B.13C_Carbon_onlevel – 02

A student group was standing in front of a dinosaur exhibit at the Natural Science Museum. Their museum guide held up a small piece of natural chalk and asked if anyone could explain how the piece of chalk could contain carbon that was exhaled by a dinosaur. The students were intrigued by the question and began discussing the facts needed to answer the question. First, they must find out where chalk is found in nature. Next, they must investigate the processes that would provide a path for carbon in the atmosphere to become carbon in the chalk.
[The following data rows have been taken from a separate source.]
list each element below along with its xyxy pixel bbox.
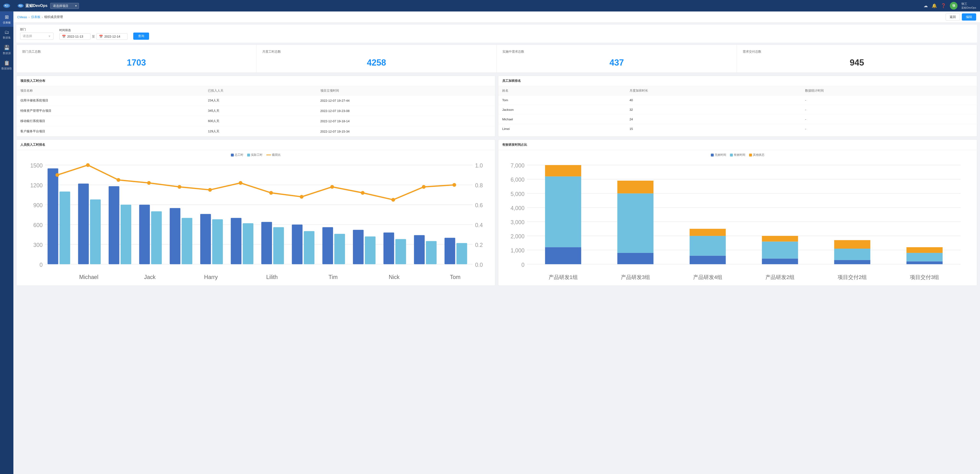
project-time: 2022-12-07 19-18-14 [317,116,495,126]
overtime-name: Limei [498,124,626,134]
table-row: 特殊资产管理平台项目345人天2022-12-07 19-23-08 [16,106,495,116]
svg-rect-36 [231,218,242,264]
project-name: 移动银行系统项目 [16,116,204,126]
question-icon[interactable]: ❓ [941,3,946,8]
breadcrumb-dashboard[interactable]: 仪表板 [31,15,40,19]
svg-text:1200: 1200 [30,182,43,189]
overtime-stat-time: - [801,124,977,134]
user-name: 张三 [961,2,976,6]
worktime-svg: 0300600900120015000.00.20.40.60.81.0Mich… [20,159,491,283]
breadcrumb-sep2: › [42,15,43,19]
svg-rect-94 [617,193,654,253]
overtime-col-hours: 月度加班时长 [626,86,801,95]
sidebar-label-datacollect: 数据集 [3,36,11,40]
bell-icon[interactable]: 🔔 [932,3,937,8]
dept-filter-group: 部门 请选择 ▼ [20,27,54,40]
date-to-input[interactable]: 📅 2022-12-14 [96,33,127,40]
edit-button[interactable]: 编辑 [962,13,976,21]
project-name: 特殊资产管理平台项目 [16,106,204,116]
svg-rect-40 [292,224,303,264]
svg-point-55 [147,181,151,185]
project-days: 129人天 [204,126,317,137]
svg-text:Michael: Michael [79,274,98,280]
svg-point-53 [86,163,90,167]
overtime-name: Tom [498,95,626,105]
content-area: CMeas › 仪表板 › 组织成员管理 返回 编辑 部门 请选择 ▼ 时间筛选 [13,11,980,474]
app-title: 蓝鲸DevOps [25,3,48,8]
project-days: 345人天 [204,106,317,116]
svg-text:Jack: Jack [144,274,156,280]
user-org: 蓝鲸DevOps [961,6,976,10]
svg-text:Tim: Tim [328,274,337,280]
project-time: 2022-12-07 19-27-44 [317,95,495,106]
sidebar-item-dataextract[interactable]: 📋 数据抽取 [0,57,13,73]
project-table-panel: 项目投入工时分布 项目名称 已投入人天 项目立项时间 信用卡催收系统项目234人… [16,76,495,137]
sidebar-label-dataextract: 数据抽取 [2,67,12,70]
project-time: 2022-12-07 19-15-34 [317,126,495,137]
table-row: Jackson32- [498,105,977,115]
sidebar-item-datacollect[interactable]: 🗂 数据集 [0,27,13,42]
overtime-table: 姓名 月度加班时长 数据统计时间 Tom40-Jackson32-Michael… [498,86,977,134]
svg-rect-43 [334,234,345,264]
project-select[interactable]: 请选择项目 [50,3,79,9]
sidebar: ⊞ 仪表板 🗂 数据集 💾 数据源 📋 数据抽取 [0,0,13,474]
svg-rect-47 [395,239,406,264]
query-button[interactable]: 查询 [133,33,149,40]
svg-point-64 [422,185,426,189]
project-col-name: 项目名称 [16,86,204,95]
svg-text:Harry: Harry [204,274,218,280]
svg-text:7,000: 7,000 [511,162,525,169]
calendar-to-icon: 📅 [99,35,103,38]
svg-rect-89 [545,247,581,264]
table-row: Tom40- [498,95,977,105]
svg-point-62 [361,191,364,195]
svg-rect-90 [545,177,581,247]
project-select-wrap[interactable]: 请选择项目 [50,3,79,9]
svg-rect-28 [109,186,119,264]
project-col-time: 项目立项时间 [317,86,495,95]
datasource-icon: 💾 [4,45,10,51]
table-row: 移动银行系统项目600人天2022-12-07 19-18-14 [16,116,495,126]
devtime-chart-title: 有效研发时间占比 [498,140,977,150]
date-separator: 至 [92,35,95,39]
worktime-chart-container: 总工时 实际工时 载荷比 0300600900120015000.00.20.4… [16,150,495,285]
stats-row: 部门员工总数 1703 月度工时总数 4258 实施中需求总数 437 需求交付… [16,45,977,73]
svg-rect-24 [48,169,58,264]
back-button[interactable]: 返回 [945,13,960,21]
svg-text:600: 600 [33,222,43,228]
svg-text:1,000: 1,000 [511,247,525,254]
middle-row: 项目投入工时分布 项目名称 已投入人天 项目立项时间 信用卡催收系统项目234人… [16,76,977,137]
dashboard-icon: ⊞ [5,14,9,20]
overtime-hours: 40 [626,95,801,105]
avatar-initials: 张 [952,3,955,8]
navbar-right: ☁ 🔔 ❓ 张 张三 蓝鲸DevOps [924,2,976,10]
cloud-icon[interactable]: ☁ [924,3,928,8]
legend-total-label: 总工时 [235,153,243,157]
date-from-input[interactable]: 📅 2022-11-13 [59,33,91,40]
navbar-logo: 蓝鲸DevOps [17,3,48,8]
sidebar-item-datasource[interactable]: 💾 数据源 [0,42,13,57]
svg-text:项目交付2组: 项目交付2组 [838,274,867,280]
time-label: 时间筛选 [59,28,127,32]
svg-rect-107 [834,240,870,249]
user-info: 张三 蓝鲸DevOps [961,2,976,10]
stat-value-1: 4258 [262,58,491,68]
avatar[interactable]: 张 [950,2,958,10]
svg-text:0.4: 0.4 [475,222,483,228]
dept-select[interactable]: 请选择 ▼ [20,33,54,40]
svg-text:4,000: 4,000 [511,205,525,211]
legend-ratio-label: 载荷比 [272,153,281,157]
breadcrumb-cmeas[interactable]: CMeas [17,15,27,19]
svg-point-59 [269,191,273,195]
project-table: 项目名称 已投入人天 项目立项时间 信用卡催收系统项目234人天2022-12-… [16,86,495,137]
stat-card-workhours: 月度工时总数 4258 [256,45,497,73]
legend-actual-dot [247,154,250,156]
sidebar-item-dashboard[interactable]: ⊞ 仪表板 [0,11,13,27]
project-days: 600人天 [204,116,317,126]
overtime-col-time: 数据统计时间 [801,86,977,95]
svg-text:产品研发4组: 产品研发4组 [693,274,722,280]
svg-text:1500: 1500 [30,162,43,169]
dept-label: 部门 [20,27,54,32]
legend-ratio-dot [266,154,271,155]
svg-rect-39 [273,227,284,264]
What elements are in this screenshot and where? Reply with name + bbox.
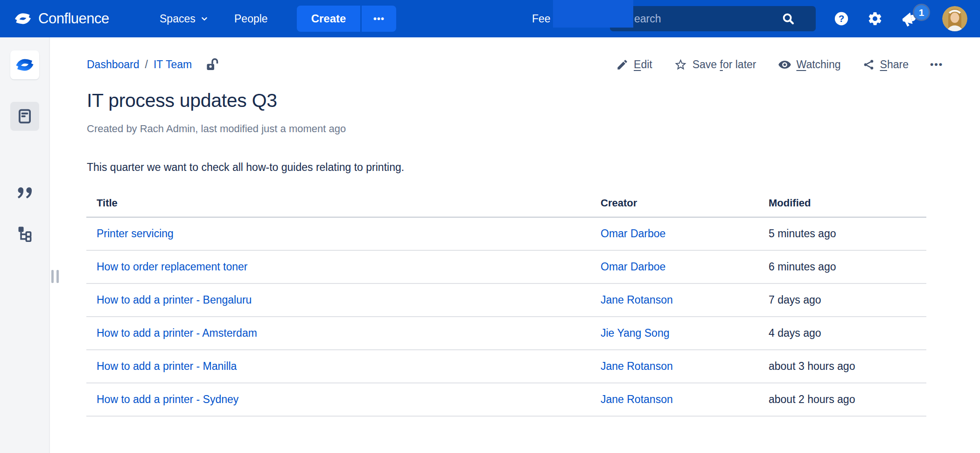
modified-cell: about 3 hours ago: [758, 350, 926, 383]
sidebar-resize-handle[interactable]: [51, 270, 59, 283]
share-button[interactable]: Share: [862, 58, 909, 71]
confluence-logo-icon: [13, 9, 33, 28]
modified-cell: 5 minutes ago: [758, 217, 926, 250]
table-row: How to add a printer - Amsterdam Jie Yan…: [86, 317, 926, 350]
save-for-later-button[interactable]: Save for later: [674, 58, 756, 71]
modified-cell: 6 minutes ago: [758, 250, 926, 283]
tree-hierarchy-icon: [16, 224, 34, 242]
create-split-button: Create •••: [297, 6, 396, 32]
pencil-icon: [616, 58, 629, 71]
page-more-button[interactable]: •••: [930, 59, 943, 70]
column-header-modified: Modified: [758, 189, 926, 217]
table-row: Printer servicing Omar Darboe 5 minutes …: [86, 217, 926, 250]
page-link[interactable]: How to order replacement toner: [97, 261, 247, 273]
confluence-space-logo-icon: [14, 54, 35, 76]
search-spotlight-overlay: [553, 0, 633, 28]
share-icon: [862, 58, 875, 71]
table-header-row: Title Creator Modified: [86, 189, 926, 217]
column-header-title: Title: [86, 189, 590, 217]
user-avatar[interactable]: [942, 6, 967, 31]
creator-link[interactable]: Omar Darboe: [601, 227, 665, 240]
unlocked-padlock-icon: [205, 57, 219, 72]
sidebar-item-blog[interactable]: [10, 181, 39, 206]
watching-button[interactable]: Watching: [778, 58, 841, 71]
page-title: IT process updates Q3: [87, 90, 943, 112]
chevron-down-icon: [199, 14, 210, 24]
page-link[interactable]: How to add a printer - Bengaluru: [97, 294, 252, 306]
page-document-icon: [16, 107, 34, 125]
page-actions: Edit Save for later Wa: [616, 58, 943, 71]
gear-icon: [867, 11, 883, 27]
modified-cell: 7 days ago: [758, 283, 926, 317]
page-link[interactable]: How to add a printer - Manilla: [97, 360, 237, 372]
space-logo-button[interactable]: [10, 50, 39, 79]
breadcrumb-dashboard-link[interactable]: Dashboard: [87, 58, 140, 71]
create-button[interactable]: Create: [297, 6, 360, 32]
sidebar-item-pages[interactable]: [10, 102, 39, 131]
search-input[interactable]: earch: [610, 6, 816, 31]
table-row: How to add a printer - Bengaluru Jane Ro…: [86, 283, 926, 317]
search-icon: [781, 12, 795, 26]
star-icon: [674, 58, 687, 71]
settings-button[interactable]: [867, 0, 883, 37]
eye-icon: [778, 58, 791, 71]
quote-icon: [15, 186, 34, 202]
nav-feed-clipped[interactable]: Fee: [532, 0, 551, 37]
page-content: Dashboard / IT Team: [51, 37, 980, 453]
page-byline: Created by Rach Admin, last modified jus…: [87, 123, 943, 135]
page-link[interactable]: Printer servicing: [97, 227, 174, 240]
space-sidebar: [0, 37, 50, 453]
help-button[interactable]: ?: [833, 0, 849, 37]
help-icon: ?: [833, 11, 849, 27]
nav-spaces[interactable]: Spaces: [160, 0, 210, 37]
search-placeholder: earch: [610, 13, 781, 25]
creator-link[interactable]: Omar Darboe: [601, 261, 665, 273]
page-link[interactable]: How to add a printer - Sydney: [97, 393, 238, 405]
intro-paragraph: This quarter we want to check all how-to…: [87, 161, 943, 174]
column-header-creator: Creator: [590, 189, 758, 217]
sidebar-item-page-tree[interactable]: [10, 220, 39, 246]
page-link[interactable]: How to add a printer - Amsterdam: [97, 327, 257, 339]
unrestricted-button[interactable]: [205, 57, 219, 72]
creator-link[interactable]: Jane Rotanson: [601, 360, 673, 372]
pages-table: Title Creator Modified Printer servicing…: [86, 189, 926, 417]
brand-title: Confluence: [38, 10, 109, 27]
table-row: How to order replacement toner Omar Darb…: [86, 250, 926, 283]
breadcrumb: Dashboard / IT Team: [87, 57, 219, 72]
modified-cell: 4 days ago: [758, 317, 926, 350]
edit-button[interactable]: Edit: [616, 58, 652, 71]
notification-count-badge: 1: [913, 4, 930, 21]
nav-people[interactable]: People: [234, 0, 268, 37]
svg-text:?: ?: [839, 13, 845, 24]
breadcrumb-space-link[interactable]: IT Team: [154, 58, 192, 71]
creator-link[interactable]: Jane Rotanson: [601, 393, 673, 405]
confluence-home-link[interactable]: Confluence: [13, 0, 109, 37]
breadcrumb-separator: /: [145, 58, 148, 71]
creator-link[interactable]: Jie Yang Song: [601, 327, 670, 339]
create-more-button[interactable]: •••: [362, 6, 396, 32]
app-navbar: Confluence Spaces People Create ••• Fee …: [0, 0, 980, 37]
table-row: How to add a printer - Manilla Jane Rota…: [86, 350, 926, 383]
modified-cell: about 2 hours ago: [758, 383, 926, 416]
table-row: How to add a printer - Sydney Jane Rotan…: [86, 383, 926, 416]
creator-link[interactable]: Jane Rotanson: [601, 294, 673, 306]
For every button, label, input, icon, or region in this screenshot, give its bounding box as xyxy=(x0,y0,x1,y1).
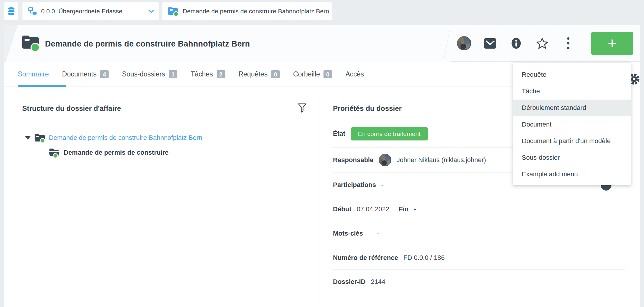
more-actions-button[interactable] xyxy=(555,25,581,61)
breadcrumb-expand-button[interactable] xyxy=(143,2,159,20)
end-date: - xyxy=(414,205,416,213)
dossier-id-value: 2144 xyxy=(371,278,385,286)
property-row-dossier-id: Dossier-ID 2144 xyxy=(333,270,625,299)
menu-item-deroulement-standard[interactable]: Déroulement standard xyxy=(513,100,631,116)
structure-panel-title: Structure du dossier d'affaire xyxy=(22,104,121,113)
tab-count-badge: 1 xyxy=(169,70,177,78)
tab-sous-dossiers[interactable]: Sous-dossiers 1 xyxy=(122,70,177,78)
open-folder-green-dot-icon xyxy=(49,147,60,158)
menu-item-document[interactable]: Document xyxy=(513,116,631,133)
reference-number: FD 0.0.0 / 186 xyxy=(403,254,445,262)
responsible-avatar-button[interactable] xyxy=(451,25,477,61)
info-icon xyxy=(511,37,522,49)
star-icon xyxy=(536,37,548,49)
menu-item-example-add-menu[interactable]: Example add menu xyxy=(513,166,631,183)
menu-item-sous-dossier[interactable]: Sous-dossier xyxy=(513,149,631,166)
caret-down-icon[interactable] xyxy=(25,136,30,140)
mail-icon xyxy=(484,38,497,49)
breadcrumb-repository-label: 0.0.0. Übergeordnete Erlasse xyxy=(41,8,122,15)
tree-label-subdossier[interactable]: Demande de permis de construire xyxy=(64,149,169,156)
repository-root-button[interactable] xyxy=(4,2,18,20)
add-button[interactable]: + xyxy=(591,32,633,55)
tab-count-badge: 0 xyxy=(271,70,280,78)
chevron-down-icon xyxy=(148,9,154,13)
breadcrumb-repository[interactable]: 0.0.0. Übergeordnete Erlasse xyxy=(22,2,159,20)
menu-item-requete[interactable]: Requête xyxy=(513,66,631,83)
info-button[interactable] xyxy=(503,25,529,61)
breadcrumb-toolbar: 0.0.0. Übergeordnete Erlasse Demande de … xyxy=(0,0,644,23)
tree-item-dossier: Demande de permis de construire Bahnnofp… xyxy=(25,132,202,144)
tab-count-badge: 2 xyxy=(217,70,225,78)
stacked-discs-icon xyxy=(7,7,16,16)
menu-item-document-modele[interactable]: Document à partir d'un modèle xyxy=(513,133,631,149)
start-date: 07.04.2022 xyxy=(357,205,389,213)
favorite-button[interactable] xyxy=(529,25,555,61)
kebab-menu-icon xyxy=(567,37,569,49)
tab-requetes[interactable]: Requêtes 0 xyxy=(239,70,280,78)
tab-documents[interactable]: Documents 4 xyxy=(62,70,109,78)
tree-link-dossier[interactable]: Demande de permis de construire Bahnnofp… xyxy=(49,134,202,142)
closed-folder-green-dot-icon xyxy=(34,132,45,143)
tab-count-badge: 4 xyxy=(100,70,109,78)
filter-funnel-icon[interactable] xyxy=(297,103,307,113)
panel-divider xyxy=(320,92,320,302)
responsible-avatar xyxy=(379,154,391,166)
tab-count-badge: 0 xyxy=(323,70,332,78)
section-bottom-border xyxy=(9,302,635,302)
dossier-folder-icon xyxy=(21,34,40,52)
menu-item-tache[interactable]: Tâche xyxy=(513,83,631,100)
property-row-dates: Début 07.04.2022 Fin - xyxy=(333,197,625,221)
dossier-tree: Demande de permis de construire Bahnnofp… xyxy=(25,132,202,159)
tree-item-subdossier: Demande de permis de construire xyxy=(49,147,202,159)
property-row-reference: Numéro de référence FD 0.0.0 / 186 xyxy=(333,246,625,270)
active-tab-underline xyxy=(18,85,66,87)
folder-with-green-dot-icon xyxy=(168,6,179,16)
responsible-name: Johner Niklaus (niklaus.johner) xyxy=(397,156,486,164)
status-badge: En cours de traitement xyxy=(351,127,428,140)
tab-sommaire[interactable]: Sommaire xyxy=(18,70,49,78)
tab-taches[interactable]: Tâches 2 xyxy=(191,70,225,78)
breadcrumb-dossier[interactable]: Demande de permis de construire Bahnnofp… xyxy=(162,2,332,20)
mail-button[interactable] xyxy=(477,25,503,61)
page-title: Demande de permis de construire Bahnnofp… xyxy=(45,39,250,49)
avatar xyxy=(457,36,471,50)
breadcrumb-dossier-label: Demande de permis de construire Bahnnofp… xyxy=(183,8,329,15)
properties-panel-title: Proriétés du dossier xyxy=(333,104,402,113)
tab-acces[interactable]: Accès xyxy=(345,70,364,78)
tab-corbeille[interactable]: Corbeille 0 xyxy=(293,70,332,78)
org-chart-icon xyxy=(28,7,37,16)
add-dropdown-menu: Requête Tâche Déroulement standard Docum… xyxy=(513,63,631,185)
header-action-bar: + xyxy=(450,25,640,62)
property-row-motscles: Mots-clés - xyxy=(333,221,625,246)
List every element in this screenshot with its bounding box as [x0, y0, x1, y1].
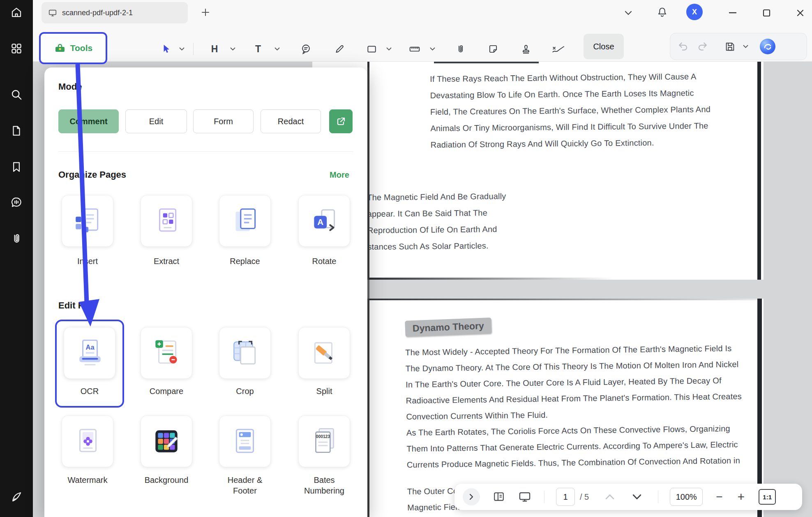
- shape-tool-dropdown[interactable]: [385, 40, 393, 58]
- new-tab-button[interactable]: [199, 5, 212, 20]
- tools-button[interactable]: Tools: [39, 32, 107, 64]
- next-page-button[interactable]: [632, 494, 641, 500]
- pages-button[interactable]: [10, 125, 23, 137]
- mode-button-form[interactable]: Form: [193, 109, 254, 133]
- maximize-button[interactable]: [759, 6, 773, 20]
- actual-size-button[interactable]: 1:1: [759, 489, 776, 505]
- tool-card-insert[interactable]: [62, 195, 113, 247]
- organize-pages-more-link[interactable]: More: [330, 170, 349, 180]
- notifications-button[interactable]: [655, 5, 669, 19]
- tool-card-watermark[interactable]: [62, 415, 113, 467]
- mode-button-redact[interactable]: Redact: [261, 109, 321, 133]
- left-sidebar: [0, 0, 33, 517]
- external-link-icon: [336, 116, 346, 126]
- tool-card-label: Insert: [57, 256, 118, 267]
- close-tools-button[interactable]: Close: [584, 34, 624, 59]
- save-button[interactable]: [724, 41, 736, 52]
- tool-card-crop[interactable]: [219, 327, 271, 379]
- measure-tool-dropdown[interactable]: [428, 40, 436, 58]
- document-icon: [10, 125, 23, 137]
- redo-button[interactable]: [697, 41, 708, 52]
- save-dropdown[interactable]: [743, 45, 748, 48]
- tool-card-background[interactable]: [141, 415, 192, 467]
- tool-card-label: Replace: [214, 256, 276, 267]
- chevron-right-icon: [468, 493, 475, 501]
- thumbnails-button[interactable]: [493, 491, 505, 503]
- stamp-tool[interactable]: [519, 40, 533, 58]
- search-button[interactable]: [10, 88, 23, 101]
- mode-button-label: Redact: [278, 117, 304, 126]
- page-number-input[interactable]: [556, 488, 575, 506]
- signature-tool[interactable]: [549, 40, 569, 58]
- pdf-page-1[interactable]: If These Rays Reach The Earth Without Ob…: [312, 62, 764, 280]
- tool-card-extract[interactable]: [141, 195, 192, 247]
- bookmarks-button[interactable]: [10, 161, 23, 173]
- zoom-level-box[interactable]: 100%: [670, 488, 703, 506]
- minimize-button[interactable]: [726, 6, 740, 20]
- signature-icon: [551, 44, 566, 54]
- tool-card-label: Header & Footer: [220, 475, 270, 496]
- tool-card-compare[interactable]: [141, 327, 192, 379]
- measure-tool[interactable]: [407, 40, 422, 58]
- tool-card-header-footer[interactable]: [219, 415, 271, 467]
- tool-card-label: Crop: [214, 386, 276, 396]
- home-button[interactable]: [10, 6, 23, 19]
- note-tool[interactable]: [298, 40, 313, 58]
- pencil-icon: [334, 44, 345, 54]
- tab-list-dropdown[interactable]: [621, 6, 635, 20]
- mode-button-comment[interactable]: Comment: [58, 109, 119, 133]
- mode-button-edit[interactable]: Edit: [125, 109, 187, 133]
- tool-card-label: Background: [136, 475, 197, 485]
- actual-size-label: 1:1: [763, 494, 772, 501]
- highlight-tool-dropdown[interactable]: [228, 40, 237, 58]
- attachments-button[interactable]: [10, 232, 23, 245]
- expand-panel-button[interactable]: [463, 488, 480, 505]
- presentation-button[interactable]: [519, 491, 531, 503]
- watermark-icon: [72, 426, 103, 457]
- doc-text-line: Radiation Of Strong Rays And Will Quickl…: [431, 134, 711, 153]
- highlight-tool[interactable]: H: [208, 40, 221, 58]
- chevron-down-icon: [275, 47, 280, 51]
- page1-paragraph: If These Rays Reach The Earth Without Ob…: [430, 68, 711, 153]
- sticker-tool[interactable]: [486, 40, 501, 58]
- page2-scan-edge-top: [367, 299, 757, 300]
- toolbar-actions-group: [670, 33, 807, 60]
- minimize-icon: [729, 12, 737, 14]
- chevron-down-icon: [179, 47, 185, 51]
- mode-button-label: Edit: [149, 117, 163, 126]
- text-tool-dropdown[interactable]: [273, 40, 281, 58]
- ai-assistant-button[interactable]: [760, 39, 775, 54]
- tool-card-rotate[interactable]: A: [298, 195, 350, 247]
- open-in-new-window-button[interactable]: [329, 109, 353, 133]
- toolbar-divider: [193, 43, 194, 55]
- comments-button[interactable]: [10, 196, 23, 209]
- pen-nib-icon: [10, 491, 23, 503]
- extract-icon: [151, 206, 182, 236]
- select-tool-dropdown[interactable]: [178, 40, 186, 58]
- home-icon: [10, 6, 23, 19]
- shape-tool[interactable]: [364, 40, 379, 58]
- tool-card-bates-numbering[interactable]: 000123: [298, 415, 350, 467]
- doc-text-line: appear. It Can Be Said That The: [367, 204, 506, 222]
- undo-button[interactable]: [678, 41, 689, 52]
- close-window-button[interactable]: [793, 6, 807, 20]
- pencil-tool[interactable]: [332, 40, 347, 58]
- statusbar-divider: [544, 491, 544, 503]
- previous-page-button[interactable]: [605, 494, 614, 500]
- text-tool[interactable]: T: [251, 40, 265, 58]
- zoom-in-button[interactable]: +: [738, 491, 745, 503]
- apps-button[interactable]: [10, 42, 23, 55]
- document-tab[interactable]: scanned-pdf-updf-2-1: [42, 2, 188, 23]
- edit-pdf-title: Edit PDF: [58, 300, 96, 311]
- avatar[interactable]: X: [686, 4, 703, 20]
- search-icon: [10, 88, 23, 101]
- close-tools-label: Close: [593, 42, 614, 51]
- attachment-tool[interactable]: [453, 40, 468, 58]
- page-total-label: / 5: [580, 492, 589, 502]
- zoom-out-button[interactable]: −: [716, 491, 722, 503]
- signature-pen-button[interactable]: [10, 491, 23, 503]
- select-tool[interactable]: [159, 40, 173, 58]
- tool-card-replace[interactable]: [219, 195, 271, 247]
- tool-card-ocr[interactable]: Aa: [64, 327, 115, 379]
- tool-card-split[interactable]: [298, 327, 350, 379]
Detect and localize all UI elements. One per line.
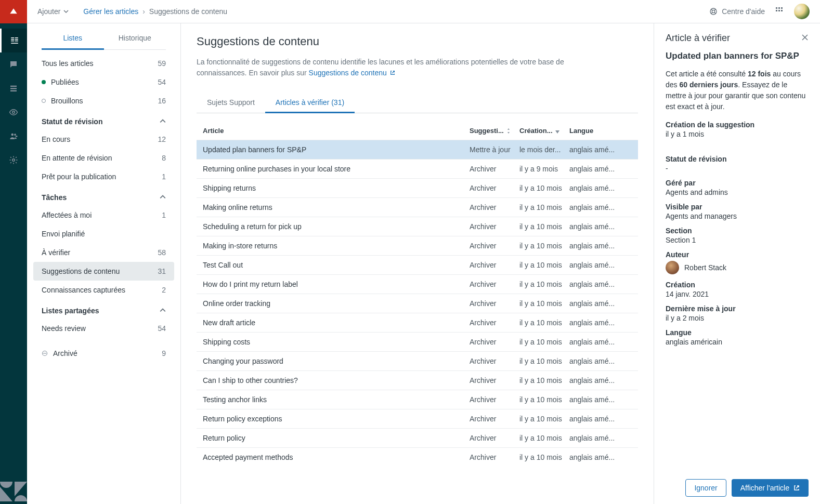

The museum guide gives the students a hint by telling them that natural chalk is made of a chemical compound called calcium carbonate. Carbonate contains carbon, so the students realize that this is an important fact about chalk. Carbon is an essential element in all organisms. Plants need carbon to grow and reproduce. Animals obtain carbon by eating plants or other animals. Carbon compounds are a source of energy for living things. The carbon in organisms is the basis of all the organic molecules in their structure.
Chalk is not a living thing and calcium carbonate is not an organic molecule, so the students search for more facts. The museum guide stated that all the answers can be found in the museum. In the shell exhibit, the students were told that shells of marine animals are made of calcium carbonate. This fact provides an organic connection to the chalk, since marine animals are living things.

The students turn their attention to the carbon in the atmosphere. The carbon cycle moves carbon from the atmosphere to organisms and back to the atmosphere. The carbon cycle is a biogeochemical cycle in which atoms move between abiotic factors and biotic factors. Abiotic factors in the carbon cycle are the atmosphere, bodies of water, decomposed organic matter in soil called humus, and rock formations. Biotic factors are all living things.